Longevità, scoperta la proteina che rallenta l’invecchiamento e allunga la vita
Scienziati statunitensi trovano in una proteina il possibile segreto di lunga vita: si chiama Beclin-1 ed è già nota per rallentare l’Alzheimer
ROMA – Chi non vorrebbe rimanere sempre giovane, o magari vivere il più a lungo possibile – ovviamente in salute e in forma? Molti, se non tutti. Eppure, la ricerca dell’elisir si lunga vita è antica quanto l’uomo e, stando a quanto se ne sa oggi, in realtà non mai stato trovato veramente. Un passo avanti in questo senso, tuttavia, pare l’abbiano fatto i ricercatori dell’Università del Texas Southwestern Medical Center, i quali hanno scoperto che c’è una proteina che può allungare la durata della vita e favorire la longevità, ritardando l’invecchiamento. In più, ciliegina sulla torta, proteggerebbe anche la salute dalle eventuali malattie, più o meno gravi, a cui si va incontro con l’avanzare dell’età.
Non è nuova
La proteina in questione non era sconosciuta agli scienziati dell’UT Southwestern, in quanto era già stata individuata in un precedente studio sulla malattia di Alzheimer. Quello che però non si sapeva era che è dotata di una particolare qualità, capace di agire proprio contro l’invecchiamento – cosa non da poco. Questa proteina, chiamata Beclin-1, sarebbe dunque utile non solo nelle malattie degenerative come può appunto essere l’Alzheimer, ma anche nel contrastare il naturale declino dell’organismo. Secondo quanto emerso dallo studio, la proteina Beclin-1 è stata trovata prolungare l’aspettativa di vita dell’11% – un risultato significativo. L’azione della proteina si mostra evidente nel contrastare l’insorgere delle malattie legate all’età: cosa che infine si traduce con una maggiore aspettativa di vita.

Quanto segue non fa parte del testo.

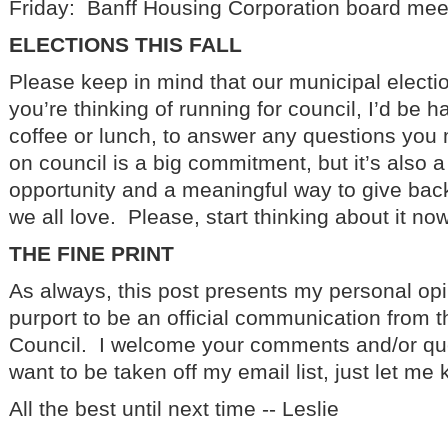
Friday: Banff Housing Corporation board mee
ELECTIONS THIS FALL
Please keep in mind that our municipal electi
you’re thinking of running for council, I’d be h
coffee or lunch, to answer any questions yo
on council is a big commitment, but it’s also 
opportunity and a meaningful way to give bac
we all love. Please, start thinking about it now
THE FINE PRINT
As always, this post presents my personal opi
purport to be an official communication from t
Council. I welcome your comments and/or que
want to be taken off my email list, just let me
All the best until next time -- Leslie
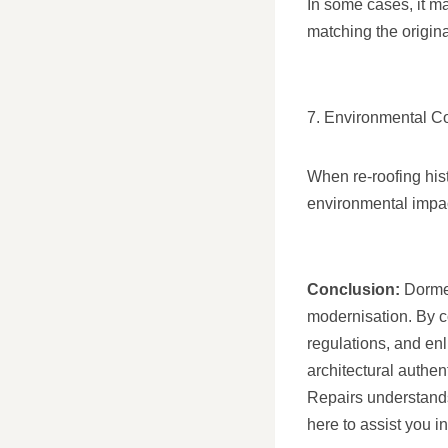
In some cases, it ma
matching the original
7. Environmental C
When re-roofing hist
environmental impact
Conclusion:
Dormer
modernisation. By c
regulations, and enl
architectural authen
Repairs understands
here to assist you i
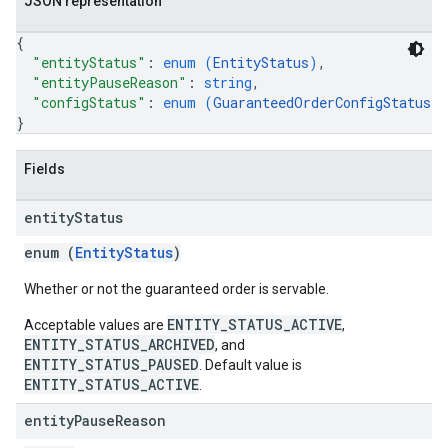
JSON representation
{
"entityStatus"
: 
enum (
EntityStatus
)
,
"entityPauseReason"
: 
string
,
"configStatus"
: 
enum (
GuaranteedOrderConfigStatus
)
}
Fields
entity
Status
enum (
EntityStatus
)
Whether or not the guaranteed order is servable.
ENTITY_STATUS_ACTIVE
Acceptable values are
,
ENTITY_STATUS_ARCHIVED
, and
ENTITY_STATUS_PAUSED
. Default value is
ENTITY_STATUS_ACTIVE
.
entity
Pause
Reason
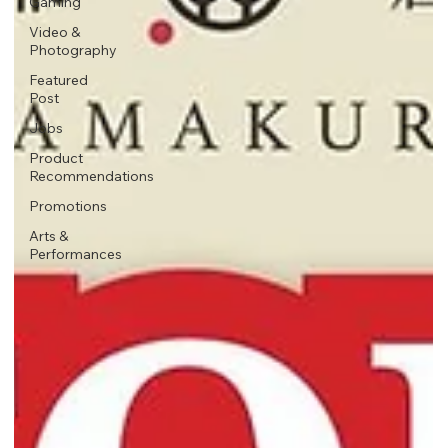
Gaming
Video &
Photography
Featured
Post
Jobs
Product
Recommendations
Promotions
Arts &
Performances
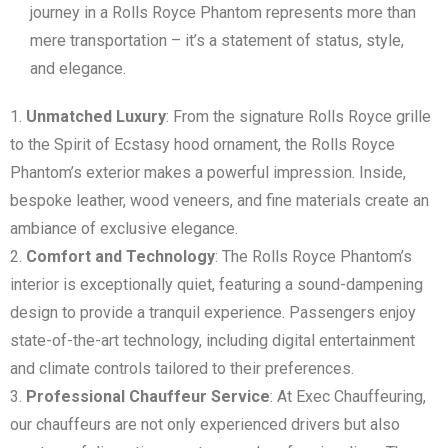
journey in a Rolls Royce Phantom represents more than
mere transportation – it’s a statement of status, style,
and elegance.
Unmatched Luxury
: From the signature Rolls Royce grille
to the Spirit of Ecstasy hood ornament, the Rolls Royce
Phantom’s exterior makes a powerful impression. Inside,
bespoke leather, wood veneers, and fine materials create an
ambiance of exclusive elegance.
Comfort and Technology
: The Rolls Royce Phantom’s
interior is exceptionally quiet, featuring a sound-dampening
design to provide a tranquil experience. Passengers enjoy
state-of-the-art technology, including digital entertainment
and climate controls tailored to their preferences.
Professional Chauffeur Service
: At Exec Chauffeuring,
our chauffeurs are not only experienced drivers but also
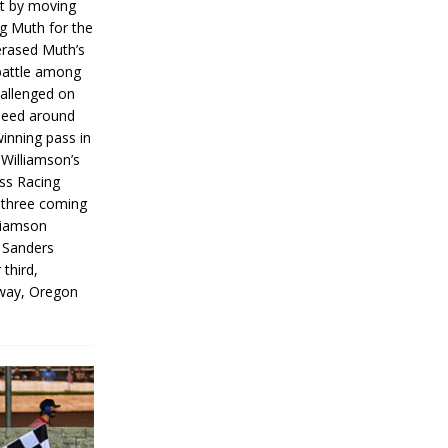
rt by moving
g Muth for the
erased Muth’s
 battle among
hallenged on
peed around
inning pass in
 Williamson’s
iss Racing
l three coming
liamson
g Sanders
 third,
way, Oregon
]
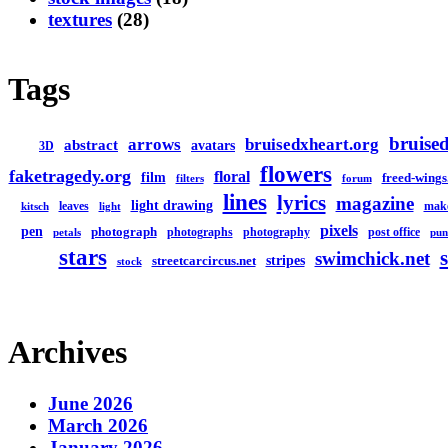
textures
(28)
Tags
bruised
arrows
bruisedxheart.org
abstract
avatars
3D
flowers
faketragedy.org
floral
film
freed-wings
filters
forum
lines
lyrics
magazine
light drawing
leaves
mak
kitsch
light
pixels
pen
photograph
photographs
photography
post office
petals
pun
stars
swimchick.net
stripes
streetcarcircus.net
stock
Archives
June 2026
March 2026
January 2026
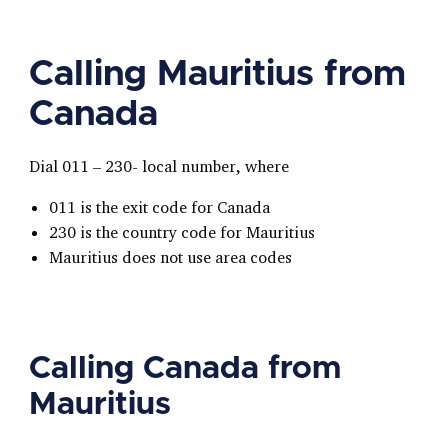
Calling Mauritius from
Canada
Dial 011 – 230- local number, where
011 is the exit code for Canada
230 is the country code for Mauritius
Mauritius does not use area codes
Calling Canada from
Mauritius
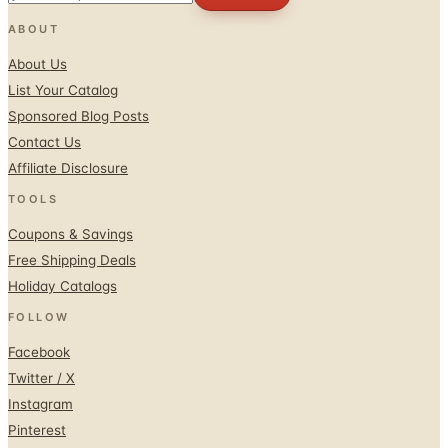
About Us
List Your Catalog
Sponsored Blog Posts
Contact Us
Affiliate Disclosure
TOOLS
Coupons & Savings
Free Shipping Deals
Holiday Catalogs
FOLLOW
Facebook
Twitter / X
Instagram
Pinterest
© 1996–2026 Catalogs.com
Terms
Privacy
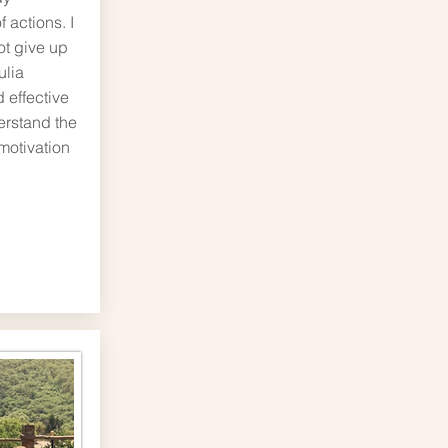
 actions. I
ot give up
ulia
 effective
erstand the
motivation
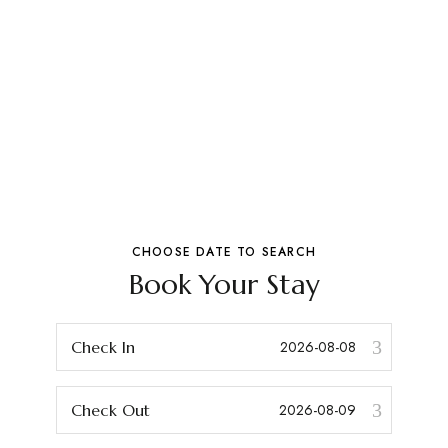
CHOOSE DATE TO SEARCH
Book Your Stay
Check In
Check Out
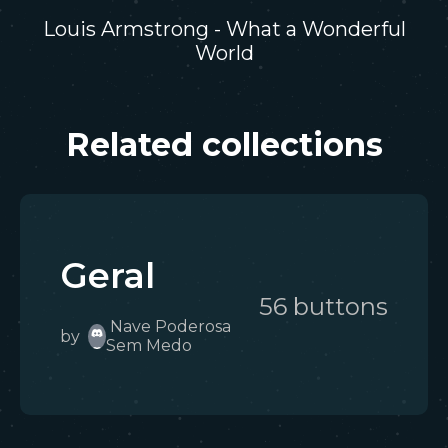
Louis Armstrong - What a Wonderful
World
Related collections
Geral
56
button
s
Nave Poderosa
by
Sem Medo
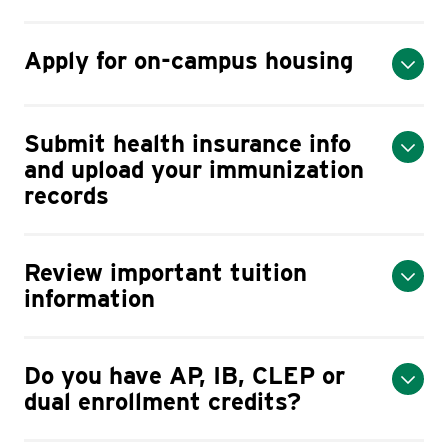
Apply for on-campus housing
Submit health insurance info
and upload your immunization
records
Review important tuition
information
Do you have AP, IB, CLEP or
dual enrollment credits?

Il processo utile anche in caso di cancro
Quello che i ricercatori hanno scoperto è che il processo promosso dalla proteina è quello detto di autofagia, un meccanismo che si è dimostrato utilissimo anche nel combattere il cancro. L’autofagia permette alle cellule del corpo umano di degradare le proprio componenti morte e di riciclarle – rinnovando l’organismo. Un organismo ‘rinnovato’ e dunque sempre ‘nuovo’, è alla base della longevità in sostanza, poiché si mantiene sempre giovane. E più le cellule si ripuliscono, o rinnovano, più si allungherebbe la vita e più viene mantenuta la salute.
Lo studio
Quello per ora condotto dai ricercatori della UT Southwestern è uno studio su modello animale, per cui i risultati sono riscontrabili in questo tipo di vita. Tuttavia, le cellule viventi sono pur sempre cellule, anche se di animali. Per cui il processo è simile nelle forme di vita. Ecco perché potenzialmente, quanto scoperto dagli scienziati texani è applicabile all’uomo – che in fin dei conti è pur sempre un animale, composto anch’esso da cellule. Agire volontariamente sulla proteina Beclin-1 per dirottare l’invecchiamento potrebbe così essere possibile e applicabile in un futuro non troppo remoto. Nel frattempo l’azione più immediata sarebbe quella di ottenere una cura – che oggi ancora non esiste – per tutte quelle malattie legate alla neurodegenerazione come l’Alzheimer, il Parkinson e altre simili.